Loading corpus from ../data/vCorss/ResMicroDB_90338_vCross.pkl...
Corpus loaded successfully. Total samples: 90338


## 1. 基础属性检查

In [15]:
print(f"Attributes check:")
print(f"- num_bins: {corpus.num_bins}")
print(f"- log1p: {corpus.log1p}")
print(f"- normalize_total: {corpus.normalize_total} (If None, means adaptive)")
print(f"- max_len: {corpus.max_len}")
print(f"- use_meta_cols: {corpus.use_meta_cols}")
print(f"- Metadata Encoders keys: {list(corpus.meta_encoders.keys())}")

Attributes check:
- num_bins: 51
- log1p: True
- normalize_total: None (If None, means adaptive)
- max_len: 512
- use_meta_cols: ['Sample_Site']
- Metadata Encoders keys: ['Sample_Site']


## 2. 样本数据结构深度检查
我们将检查以下关键点：
1. **BOS/EOS 完整性**: 每个样本必须以 `<bos>` 开头，以 `<eos>` 结尾（除非被截断）。
2. **多模态对齐**: Input IDs (Taxon), Value IDs (Bin), Condition IDs (Meta) 必须严格对应。
3. **典型样本展示**: 选取最短、最长、以及前三个样本进行详细 Token 级展示。

In [16]:
def inspect_sample(idx, corpus, label="Sample"):
    sample_id = corpus.sample_ids[idx]
    input_ids = corpus.input_ids[idx]
    value_ids = corpus.value_ids[idx]
    cond_ids = corpus.condition_ids[idx]
    
    # 获取实际长度（去除 padding）
    # padding token id 通常是 0 或者 tokenizer.pad_token_id
    # 这里我们通过 attention mask 或者直接找 pad token
    pad_token_id = corpus.tokenizer.pad_token_id
    if pad_token_id is None: pad_token_id = 0
    
    non_pad_mask = (input_ids != pad_token_id)
    actual_len = non_pad_mask.sum().item()
    
    print(f"\n{'='*20} {label} (Index: {idx}, ID: {sample_id}) {'='*20}")
    print(f"Total Length (with pad): {len(input_ids)}")
    print(f"Actual Length (tokens):  {actual_len}")
    
    # 1. BOS/EOS Check
    bos_id = corpus.tokenizer.bos_token_id
    eos_id = corpus.tokenizer.eos_token_id
    
    has_bos = (input_ids[0].item() == bos_id)
    # EOS 应该在 actual_len - 1 的位置 (0-based index)
    # 如果样本被截断 (actual_len == max_len)，可能没有 EOS？
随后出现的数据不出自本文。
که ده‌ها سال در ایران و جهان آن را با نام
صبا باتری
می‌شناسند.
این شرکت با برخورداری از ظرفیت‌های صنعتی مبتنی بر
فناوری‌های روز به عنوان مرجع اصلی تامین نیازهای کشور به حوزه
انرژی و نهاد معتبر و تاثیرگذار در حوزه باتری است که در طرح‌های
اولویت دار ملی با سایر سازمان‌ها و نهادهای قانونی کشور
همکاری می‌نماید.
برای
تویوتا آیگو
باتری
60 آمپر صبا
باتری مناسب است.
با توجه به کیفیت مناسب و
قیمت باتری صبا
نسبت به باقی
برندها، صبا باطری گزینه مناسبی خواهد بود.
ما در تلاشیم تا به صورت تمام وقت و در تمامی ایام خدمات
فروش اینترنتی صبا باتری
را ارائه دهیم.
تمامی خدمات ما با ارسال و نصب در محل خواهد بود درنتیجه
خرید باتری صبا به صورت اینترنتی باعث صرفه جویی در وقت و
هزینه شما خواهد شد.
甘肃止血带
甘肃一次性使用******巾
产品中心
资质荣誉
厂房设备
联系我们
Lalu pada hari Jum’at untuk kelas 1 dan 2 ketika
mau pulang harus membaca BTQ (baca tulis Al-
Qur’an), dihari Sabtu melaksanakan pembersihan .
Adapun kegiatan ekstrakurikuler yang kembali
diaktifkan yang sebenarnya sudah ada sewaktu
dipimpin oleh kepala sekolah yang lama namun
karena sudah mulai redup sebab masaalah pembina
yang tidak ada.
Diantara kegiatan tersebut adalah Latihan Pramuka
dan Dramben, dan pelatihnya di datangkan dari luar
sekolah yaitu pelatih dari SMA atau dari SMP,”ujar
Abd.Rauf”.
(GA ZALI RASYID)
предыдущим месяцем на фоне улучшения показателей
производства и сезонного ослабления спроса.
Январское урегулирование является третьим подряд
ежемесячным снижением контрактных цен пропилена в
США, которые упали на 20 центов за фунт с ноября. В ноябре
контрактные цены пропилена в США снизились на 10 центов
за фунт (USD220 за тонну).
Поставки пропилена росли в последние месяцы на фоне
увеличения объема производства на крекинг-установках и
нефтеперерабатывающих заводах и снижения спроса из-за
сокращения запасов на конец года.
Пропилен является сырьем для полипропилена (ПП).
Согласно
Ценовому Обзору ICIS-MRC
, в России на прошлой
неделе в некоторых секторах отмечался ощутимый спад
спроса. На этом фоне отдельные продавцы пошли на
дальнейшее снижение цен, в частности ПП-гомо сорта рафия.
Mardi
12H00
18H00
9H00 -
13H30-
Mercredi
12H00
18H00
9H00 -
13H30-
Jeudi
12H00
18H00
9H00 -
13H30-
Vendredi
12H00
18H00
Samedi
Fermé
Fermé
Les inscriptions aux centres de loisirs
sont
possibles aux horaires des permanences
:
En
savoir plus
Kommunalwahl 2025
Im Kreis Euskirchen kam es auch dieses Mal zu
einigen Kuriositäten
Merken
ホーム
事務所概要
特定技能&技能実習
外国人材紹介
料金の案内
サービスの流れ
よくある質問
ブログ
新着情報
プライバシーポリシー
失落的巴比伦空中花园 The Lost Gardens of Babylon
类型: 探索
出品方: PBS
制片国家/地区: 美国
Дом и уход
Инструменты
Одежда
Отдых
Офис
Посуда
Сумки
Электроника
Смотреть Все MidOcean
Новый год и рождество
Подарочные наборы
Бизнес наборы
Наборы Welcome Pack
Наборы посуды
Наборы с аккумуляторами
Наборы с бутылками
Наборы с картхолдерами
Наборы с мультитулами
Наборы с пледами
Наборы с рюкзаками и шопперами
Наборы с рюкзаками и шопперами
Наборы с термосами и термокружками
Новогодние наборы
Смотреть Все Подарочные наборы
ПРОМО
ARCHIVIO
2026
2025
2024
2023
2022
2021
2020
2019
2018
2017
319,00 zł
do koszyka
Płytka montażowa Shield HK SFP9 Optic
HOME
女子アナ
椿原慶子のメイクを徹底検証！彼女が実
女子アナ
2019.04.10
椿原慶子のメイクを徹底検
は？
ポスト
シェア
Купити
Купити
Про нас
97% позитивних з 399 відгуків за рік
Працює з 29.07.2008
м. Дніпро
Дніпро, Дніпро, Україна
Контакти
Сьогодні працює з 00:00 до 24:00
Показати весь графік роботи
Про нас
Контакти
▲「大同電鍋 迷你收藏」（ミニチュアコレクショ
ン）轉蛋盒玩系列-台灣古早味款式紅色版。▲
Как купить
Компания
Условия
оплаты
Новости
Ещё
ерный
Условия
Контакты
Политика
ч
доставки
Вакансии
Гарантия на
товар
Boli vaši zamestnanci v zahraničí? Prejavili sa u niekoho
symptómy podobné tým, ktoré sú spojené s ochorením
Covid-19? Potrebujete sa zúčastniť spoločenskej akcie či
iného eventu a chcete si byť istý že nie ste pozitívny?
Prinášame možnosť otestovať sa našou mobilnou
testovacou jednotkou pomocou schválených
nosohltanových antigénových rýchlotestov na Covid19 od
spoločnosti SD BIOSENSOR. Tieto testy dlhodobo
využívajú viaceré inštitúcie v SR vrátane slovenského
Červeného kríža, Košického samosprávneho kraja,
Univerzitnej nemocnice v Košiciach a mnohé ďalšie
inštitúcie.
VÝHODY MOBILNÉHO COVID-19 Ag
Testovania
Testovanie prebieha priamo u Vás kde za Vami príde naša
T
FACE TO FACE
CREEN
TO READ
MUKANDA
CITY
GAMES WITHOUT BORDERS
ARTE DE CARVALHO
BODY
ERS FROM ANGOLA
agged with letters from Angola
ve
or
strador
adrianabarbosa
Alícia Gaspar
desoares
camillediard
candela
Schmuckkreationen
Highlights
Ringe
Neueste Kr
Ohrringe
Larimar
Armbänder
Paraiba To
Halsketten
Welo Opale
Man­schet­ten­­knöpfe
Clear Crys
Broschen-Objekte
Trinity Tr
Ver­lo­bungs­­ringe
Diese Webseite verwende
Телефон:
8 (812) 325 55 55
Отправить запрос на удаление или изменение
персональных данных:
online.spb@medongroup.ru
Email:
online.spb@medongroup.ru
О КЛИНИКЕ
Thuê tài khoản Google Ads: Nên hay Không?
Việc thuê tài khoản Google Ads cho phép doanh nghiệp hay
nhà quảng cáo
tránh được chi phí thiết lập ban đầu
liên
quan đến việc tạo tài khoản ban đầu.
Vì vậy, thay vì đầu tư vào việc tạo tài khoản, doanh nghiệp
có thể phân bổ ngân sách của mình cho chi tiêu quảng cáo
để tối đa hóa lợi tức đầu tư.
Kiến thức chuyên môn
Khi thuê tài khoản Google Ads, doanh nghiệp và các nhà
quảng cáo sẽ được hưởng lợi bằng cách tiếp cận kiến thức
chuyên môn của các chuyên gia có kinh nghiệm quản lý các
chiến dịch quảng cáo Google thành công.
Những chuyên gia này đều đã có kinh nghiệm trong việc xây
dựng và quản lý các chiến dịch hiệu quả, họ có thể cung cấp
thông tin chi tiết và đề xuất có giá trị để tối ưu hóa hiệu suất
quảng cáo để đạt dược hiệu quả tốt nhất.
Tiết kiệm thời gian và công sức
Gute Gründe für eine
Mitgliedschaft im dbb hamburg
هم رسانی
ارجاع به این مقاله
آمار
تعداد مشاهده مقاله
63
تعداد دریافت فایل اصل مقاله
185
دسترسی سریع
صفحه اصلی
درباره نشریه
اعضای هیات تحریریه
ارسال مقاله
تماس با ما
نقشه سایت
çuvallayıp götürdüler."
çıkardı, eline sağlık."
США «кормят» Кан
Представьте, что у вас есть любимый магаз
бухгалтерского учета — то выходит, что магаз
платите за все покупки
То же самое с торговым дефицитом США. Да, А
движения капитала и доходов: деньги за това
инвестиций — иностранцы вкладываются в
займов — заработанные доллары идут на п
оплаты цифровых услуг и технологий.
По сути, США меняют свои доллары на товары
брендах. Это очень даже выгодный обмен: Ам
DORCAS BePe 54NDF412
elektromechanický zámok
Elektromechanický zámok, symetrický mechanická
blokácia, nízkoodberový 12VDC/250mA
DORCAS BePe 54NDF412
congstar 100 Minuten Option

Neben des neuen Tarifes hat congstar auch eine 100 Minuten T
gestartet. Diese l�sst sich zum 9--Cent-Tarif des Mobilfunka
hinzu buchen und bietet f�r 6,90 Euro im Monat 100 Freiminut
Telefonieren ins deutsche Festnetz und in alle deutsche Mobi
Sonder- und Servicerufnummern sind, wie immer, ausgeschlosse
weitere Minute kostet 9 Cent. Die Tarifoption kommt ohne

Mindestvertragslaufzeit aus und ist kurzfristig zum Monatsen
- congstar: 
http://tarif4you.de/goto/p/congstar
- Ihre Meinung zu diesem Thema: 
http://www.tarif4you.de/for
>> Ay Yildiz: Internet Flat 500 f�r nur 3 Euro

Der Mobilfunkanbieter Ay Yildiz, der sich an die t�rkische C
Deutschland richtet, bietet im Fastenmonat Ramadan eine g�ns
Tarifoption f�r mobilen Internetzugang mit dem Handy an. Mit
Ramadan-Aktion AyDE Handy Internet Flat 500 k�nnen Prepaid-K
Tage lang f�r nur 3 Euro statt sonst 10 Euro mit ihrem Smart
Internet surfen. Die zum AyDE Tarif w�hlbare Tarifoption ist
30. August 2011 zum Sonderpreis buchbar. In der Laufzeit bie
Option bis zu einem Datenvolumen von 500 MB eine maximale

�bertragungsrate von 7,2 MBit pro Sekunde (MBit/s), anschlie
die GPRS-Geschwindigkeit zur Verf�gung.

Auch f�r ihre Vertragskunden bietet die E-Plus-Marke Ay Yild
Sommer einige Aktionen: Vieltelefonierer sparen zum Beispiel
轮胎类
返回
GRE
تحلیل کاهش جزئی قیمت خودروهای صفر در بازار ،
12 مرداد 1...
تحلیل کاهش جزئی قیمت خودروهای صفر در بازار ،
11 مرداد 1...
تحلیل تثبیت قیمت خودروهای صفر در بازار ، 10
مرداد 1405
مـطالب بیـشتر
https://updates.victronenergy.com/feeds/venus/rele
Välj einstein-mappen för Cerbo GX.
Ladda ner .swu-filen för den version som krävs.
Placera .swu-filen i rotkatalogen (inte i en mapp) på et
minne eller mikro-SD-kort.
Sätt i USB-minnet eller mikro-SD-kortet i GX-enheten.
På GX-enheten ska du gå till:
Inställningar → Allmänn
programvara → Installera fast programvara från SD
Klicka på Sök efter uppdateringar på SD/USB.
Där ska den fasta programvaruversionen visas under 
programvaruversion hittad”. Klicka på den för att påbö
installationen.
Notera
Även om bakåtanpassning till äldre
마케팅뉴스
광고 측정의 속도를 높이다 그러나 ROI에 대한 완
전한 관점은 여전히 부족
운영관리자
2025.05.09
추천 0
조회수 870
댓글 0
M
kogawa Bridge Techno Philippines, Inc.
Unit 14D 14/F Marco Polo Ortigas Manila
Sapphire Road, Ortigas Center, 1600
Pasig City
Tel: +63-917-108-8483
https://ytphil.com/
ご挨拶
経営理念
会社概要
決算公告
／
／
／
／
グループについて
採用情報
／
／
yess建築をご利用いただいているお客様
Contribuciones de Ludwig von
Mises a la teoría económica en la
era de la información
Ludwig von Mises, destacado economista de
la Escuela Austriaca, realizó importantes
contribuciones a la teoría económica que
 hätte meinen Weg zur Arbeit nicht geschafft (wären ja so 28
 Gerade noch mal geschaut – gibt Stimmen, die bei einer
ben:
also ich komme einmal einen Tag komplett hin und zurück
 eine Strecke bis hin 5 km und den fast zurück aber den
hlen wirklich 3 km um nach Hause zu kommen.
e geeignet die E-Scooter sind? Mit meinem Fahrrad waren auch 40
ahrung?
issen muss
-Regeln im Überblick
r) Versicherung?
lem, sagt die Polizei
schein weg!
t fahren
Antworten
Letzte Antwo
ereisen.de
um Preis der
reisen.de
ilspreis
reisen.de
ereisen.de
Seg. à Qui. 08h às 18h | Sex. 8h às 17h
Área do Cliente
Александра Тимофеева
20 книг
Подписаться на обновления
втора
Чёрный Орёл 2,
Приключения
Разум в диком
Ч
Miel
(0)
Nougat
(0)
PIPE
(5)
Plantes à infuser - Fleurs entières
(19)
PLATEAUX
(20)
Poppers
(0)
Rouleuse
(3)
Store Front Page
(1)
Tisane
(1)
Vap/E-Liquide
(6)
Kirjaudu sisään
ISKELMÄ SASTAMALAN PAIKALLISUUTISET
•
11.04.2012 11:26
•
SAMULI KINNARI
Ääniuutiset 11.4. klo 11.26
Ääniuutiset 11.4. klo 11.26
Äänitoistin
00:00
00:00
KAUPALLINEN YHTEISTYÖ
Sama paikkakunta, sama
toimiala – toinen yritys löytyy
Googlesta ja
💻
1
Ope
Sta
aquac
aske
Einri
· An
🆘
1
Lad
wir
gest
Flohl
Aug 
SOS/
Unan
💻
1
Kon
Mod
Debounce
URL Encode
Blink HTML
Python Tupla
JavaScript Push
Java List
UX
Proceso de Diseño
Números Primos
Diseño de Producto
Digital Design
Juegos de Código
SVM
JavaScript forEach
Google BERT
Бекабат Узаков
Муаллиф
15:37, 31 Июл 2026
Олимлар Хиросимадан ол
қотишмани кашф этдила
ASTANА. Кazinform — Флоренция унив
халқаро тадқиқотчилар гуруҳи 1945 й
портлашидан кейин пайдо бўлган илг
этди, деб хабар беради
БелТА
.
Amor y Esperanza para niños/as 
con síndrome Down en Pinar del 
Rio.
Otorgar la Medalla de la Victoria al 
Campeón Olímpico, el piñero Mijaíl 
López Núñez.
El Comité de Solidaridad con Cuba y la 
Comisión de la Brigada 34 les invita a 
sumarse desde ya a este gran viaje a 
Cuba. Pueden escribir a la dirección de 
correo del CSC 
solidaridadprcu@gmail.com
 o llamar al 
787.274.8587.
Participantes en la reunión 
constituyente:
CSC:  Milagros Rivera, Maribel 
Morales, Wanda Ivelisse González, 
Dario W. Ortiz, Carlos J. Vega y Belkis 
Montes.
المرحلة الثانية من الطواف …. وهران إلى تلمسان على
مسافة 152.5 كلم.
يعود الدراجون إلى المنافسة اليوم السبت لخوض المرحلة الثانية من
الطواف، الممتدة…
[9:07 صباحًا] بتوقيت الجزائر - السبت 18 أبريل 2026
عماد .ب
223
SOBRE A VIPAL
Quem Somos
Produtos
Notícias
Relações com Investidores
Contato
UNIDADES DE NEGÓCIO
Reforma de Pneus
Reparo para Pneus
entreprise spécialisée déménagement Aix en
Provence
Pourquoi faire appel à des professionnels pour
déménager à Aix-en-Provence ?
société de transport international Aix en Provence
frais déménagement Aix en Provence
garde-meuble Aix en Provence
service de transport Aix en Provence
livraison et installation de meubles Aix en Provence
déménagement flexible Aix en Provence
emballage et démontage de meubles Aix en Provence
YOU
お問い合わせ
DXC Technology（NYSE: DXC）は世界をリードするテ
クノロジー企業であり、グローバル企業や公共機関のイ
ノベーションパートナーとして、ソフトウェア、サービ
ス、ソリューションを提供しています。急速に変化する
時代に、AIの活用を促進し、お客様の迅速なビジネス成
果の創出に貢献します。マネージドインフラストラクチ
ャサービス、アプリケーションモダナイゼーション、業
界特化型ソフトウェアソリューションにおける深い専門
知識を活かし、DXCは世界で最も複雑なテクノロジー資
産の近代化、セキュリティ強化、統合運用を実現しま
或者 corpus 处理时保留了？
    # vCross 代码逻辑：input_ids[:self.max_len-1] + [input_ids[-1]] 
    # 如果 input_ids[-1] 原本就是 eos，那么截断后最后一个也是 eos。
    # 如果原序列超长，最后一个 token 强制变为 eos 吗？
    # vCross: sent = ['<bos>'] + taxa + ['<eos>']
    # Truncate: input_ids[:max_len-1] + [input_ids[-1]] -> 这里 input_ids[-1] 是 eos_id。
    # 所以理论上最后一个有效 token 必须是 EOS。
    last_token = input_ids[actual_len-1].item()
    has_eos = (last_token == eos_id)
    
    print(f"Structure Check:")
    print(f"  - Starts with BOS? {has_bos} (ID: {bos_id})")
    print(f"  - Ends with EOS?   {has_eos} (ID: {eos_id}, Found: {last_token})")
    
    # 2. Token-Level Detail (Show first 5 and last 5 valid tokens)
    print(f"Token Details (Taxon ID | Bin ID):")
    
    # Helper to print token
    def print_tok(i):
        tid = input_ids[i].item()
        vid = value_ids[i].item()
        try:
            # 尝试多种解码方式
            if hasattr(corpus.tokenizer.vocab, 'lookup_token'):
                token_str = corpus.tokenizer.vocab.lookup_token(tid)
            elif hasattr(corpus.tokenizer.vocab, 'itos'):
                token_str = corpus.tokenizer.vocab.itos[tid]
            elif hasattr(corpus.tokenizer, 'decode'):
                token_str = corpus.tokenizer.decode([tid])
            else:
                token_str = str(tid)
        except:
            token_str = "???"
        print(f"  [{i:3d}] {token_str:<20} (ID: {tid:5d}) | Bin: {vid:3d}")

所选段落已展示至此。